SUPPLIED MATERIAL
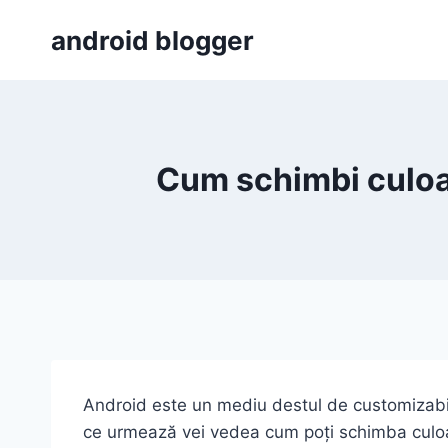
Skip
android blogger
to
content
Cum schimbi culoar
Android este un mediu destul de customizabil 
ce urmează vei vedea cum poți schimba culoarea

TASK OBJECTIVE
The answer must reproduce every line of the records above exactly, with all pictures left out.

SOLUTION
Skip
android blogger
to
content
Cum schimbi culoar
Android este un mediu destul de customizabil 
ce urmează vei vedea cum poți schimba culoarea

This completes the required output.